The Diplomat
The Spanish Embassy to the Holy See, the world’s longest-running diplomatic mission, culminated last Wednesday the celebrations for its 400 years of uninterrupted activity by inaugurating new lighting at its historic headquarters, the baroque Spanish Palace in Rome, reports Efe.
The new lighting, visible from the legendary Spanish Steps in the Spanish Steps, is “more versatile, more energy efficient and will serve to make the architectural lines of the palace more visible, accentuating its volumes and reinforcing the dialogue it maintains with the city of Rome”, the institution explained in a press release.
In addition, the new installation will make it possible to celebrate special dates by varying the colours and tones of the façade of the Baroque building that gives its name to the emblematic Spanish Steps in the Italian capital, where dozens of tourists and onlookers gathered to witness the switch-on.
“Today this house is dressed in artistic and colourful lighting.

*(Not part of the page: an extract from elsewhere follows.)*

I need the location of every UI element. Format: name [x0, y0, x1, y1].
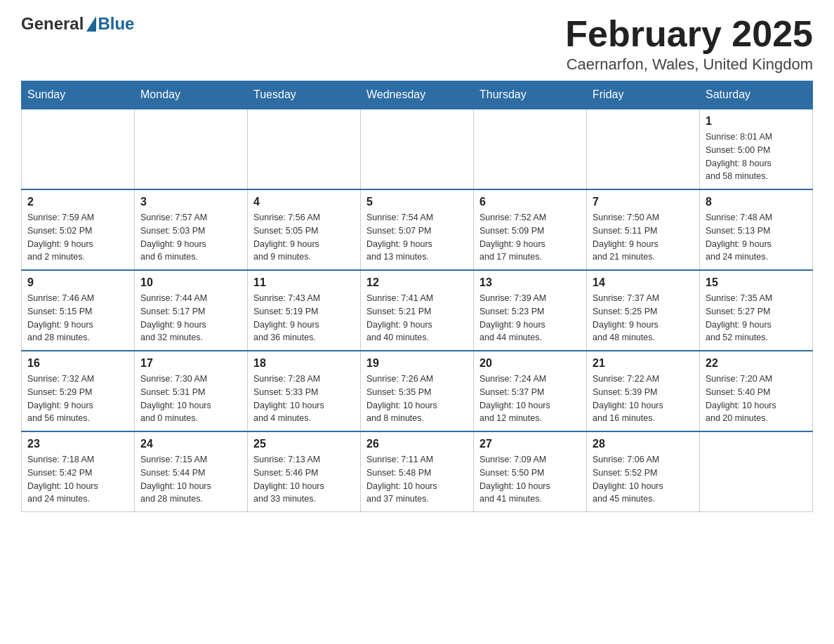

Light has always been associated with the positive and at the service of art and beauty,” said Spain’s ambassador to the Vatican, former minister Isabel Celaá, before the red and yellow of the Spanish flag dyed the building.
The date chosen for the premiere is no coincidence: precisely on 21 December 1622, 400 years ago, the Spanish Ambassador to the Papal States, the Duke of Alburquerque, took up residence as a tenant of the Palace, which at the time belonged to the Monaldeschi family.
In 1647, 25 years later, the building passed definitively into the hands of the Kingdom of Spain, which has maintained its activity uninterruptedly until the present day, making it the oldest permanent diplomatic mission in the world.
The lighting installation will adapt the headquarters to the concerns of the present, as it will represent a significant energy saving: it will reduce the power required by 36% compared to the previous lighting and will avoid the annual emission of 350 kilos of CO2 into the atmosphere, according to the details of the project.